-- Opening Marker --

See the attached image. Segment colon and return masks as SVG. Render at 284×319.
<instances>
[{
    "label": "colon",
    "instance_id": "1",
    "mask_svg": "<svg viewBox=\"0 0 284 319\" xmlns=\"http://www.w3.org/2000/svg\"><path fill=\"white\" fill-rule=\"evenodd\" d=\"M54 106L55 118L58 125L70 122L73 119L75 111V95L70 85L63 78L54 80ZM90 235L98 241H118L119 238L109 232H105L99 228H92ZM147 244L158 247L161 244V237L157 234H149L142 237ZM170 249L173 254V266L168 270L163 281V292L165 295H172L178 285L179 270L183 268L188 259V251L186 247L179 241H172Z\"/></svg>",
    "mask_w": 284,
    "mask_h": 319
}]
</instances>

-- Closing Marker --

## TASK ITEM
To complete the exercise, print all of the entries exactly.

## SOLVED PROBLEM
See the attached image. Segment colon and return masks as SVG. Render at 284×319.
<instances>
[{
    "label": "colon",
    "instance_id": "1",
    "mask_svg": "<svg viewBox=\"0 0 284 319\" xmlns=\"http://www.w3.org/2000/svg\"><path fill=\"white\" fill-rule=\"evenodd\" d=\"M54 106L55 118L58 125L70 122L73 119L75 111V95L70 85L63 78L54 80ZM90 235L98 241H118L119 238L109 232H105L99 228H92ZM147 244L158 247L161 244V237L157 234H149L142 237ZM170 249L173 254V266L168 270L163 281V292L165 295H172L178 285L179 270L183 268L188 259V251L186 247L179 241H172Z\"/></svg>",
    "mask_w": 284,
    "mask_h": 319
}]
</instances>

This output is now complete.